Con el equipo directivo también hubo que generar una visión diferente del niño más
integral, ya que había prejuicios y se necesitaba que la institución confiara en él, y
pudieran permitir que, por ej. Si la docente le encomendaba una tarea la directora no lo
retara como suponiendo que se había escapado del aula, se necesitaba que él viera otra
imagen de sí mismo reflejada en los adultos.
Resultados:
La docente logra ampliar la mirada sobre el niño pudiendo integrar los aspectos
positivos con los que Facundo contaba. Un ejemplo de esto fue que quiso, en la jura de
la bandera darle una lugar destacado al niño el cual consistía en trasladar la bandera
hacia la dirección luego de la jura. Para lo cual sus padres fueron citados de manera
especial, y por primera vez, para participar de un acto positivo de su hijo (ya que
siempre eran llamados por algún hecho negativo). Fue un momento muy emocionante
para la familia.
Facundo termina el año con buenas notas, con un comportamiento colaborativo en el
aula, buena relación con sus compañeros y con un vínculo de afecto con la docente. El
compromiso de la docente fue tal que hasta quiso continuar el trabajo con Facundo un
año más.
A partir de esta experiencia comenzamos a solicitar dentro del informe áulico los
aspectos positivos del niño, como una manera de intervención en la mirada del docente.

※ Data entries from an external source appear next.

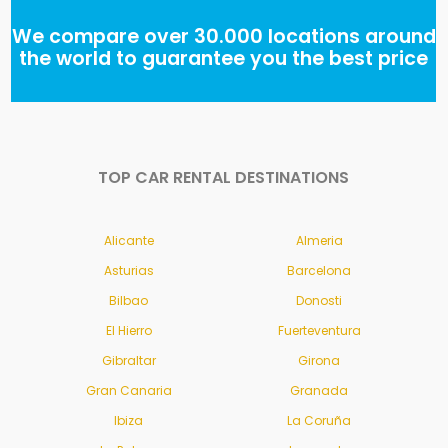
We compare over 30.000 locations around
the world to guarantee you the best price
TOP CAR RENTAL DESTINATIONS
Alicante
Almeria
Asturias
Barcelona
Bilbao
Donosti
El Hierro
Fuerteventura
Gibraltar
Girona
Gran Canaria
Granada
Ibiza
La Coruña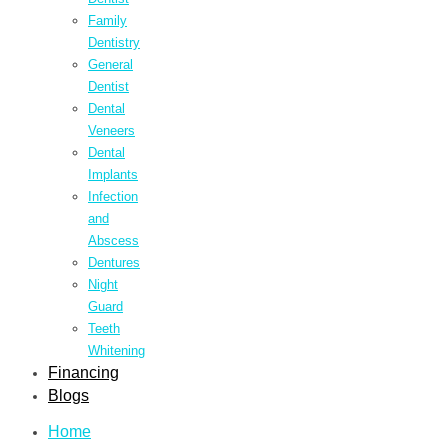
Family
Dentistry
General
Dentist
Dental
Veneers
Dental
Implants
Infection
and
Abscess
Dentures
Night
Guard
Teeth
Whitening
Financing
Blogs
Home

Además pedimos que se incluyan, en el mismo, las soluciones intentadas desde la
escuela, ya que buscamos conocer con qué recursos cuentan y como los utilizan.
4- CONCLUSIONES:
Apelamos a que cada una de estas experiencias que habilitan construcciones
promuevan a que el equipo de salud pueda trabajar sobre como horizontalizar la
relación comunidad-centro de salud sobre un encuadre de saberes diferentes pero
en una relación complementaria, donde tanto el uno como el otro adviertan cuanto
necesitan del saber, del conocimiento y de la experiencia del otro con el objetivo de
disminuir las desigualdades.
Entendemos a la APS como una estrategia aplicada al campo de la Salud Mental, y
las experiencias que compartimos dan cuenta de la construcción de esta estrategia,
es por eso que consideramos que la historia de una institución también habilita,
delimita y da identidad a cada una de los proyectos que se proponen en el marco
institucional, pasamos de ser APS y Salud Mental a poder pensarnos como APS en
Salud Mental y a poder pensar lo comunitario
colectiva en la cual
implicado en una conciencia
somos parte del problema y también de la solución. Lo
comunitario como un espacio de intersección
de muchos actores, se propone
brindando algún sentido de concreción a la estrategia de APS en Salud Mental.